Hi there! I have a very simple task: scan over a char array multiple times (16*1024). I implemented it with pthread with one thread on one CPU core. The time is 23's. Then I use device fission to create a device containing only one CPU Compute Unit (i.e., one CPU core), the time is only 17's. In my opinion, the OpenCL implementation should be slower than pthread (because C is more hardware-close). How come I get this results?
Your assumption is incorrect.
C is only close to your hardware if you use intrinsics correctly, otherwise, the compiler will take advantage of the highest compile target you allow it, which might be lower level.
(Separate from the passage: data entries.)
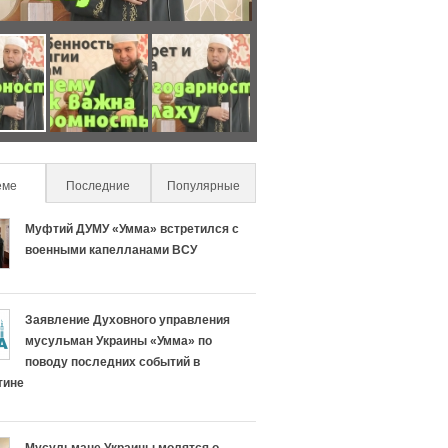
О
Ч
с
т
о
о
еме
(active tab)
Последние
Популярные
б
н
Муфтий ДУМУ «Умма» встретился с
е
а
военными капелланами ВСУ
н
с
Заявление Духовного управления
н
л
мусульман Украины «Умма» по
поводу последних событий в
о
и
тине
с
ш
Мусульмане Украины молятся о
Even if you allow it to match your specific hardware, there's no guarantee it will be able to emit appropriate optimal code due to historical reasons (unaligned memory, sharing semantics)...
The OpenCL C kernel runs in a somewhat "protected" model where stronger assumptions can be made. In that case we're likely talking about aligned memory access. A lot of sources of inefficiency are removed and even though the compiler must work in a much shorter time it still has a better chance of optimizing than the fully generic offline compiler.
FYI, what you have observed happens even on more involved workloads and on a variety of processors. That's a clear demonstration of the programming model superiority.
not necessary true. OpenCL can end up more cache friendly or other factor why it end up faster naive implementation.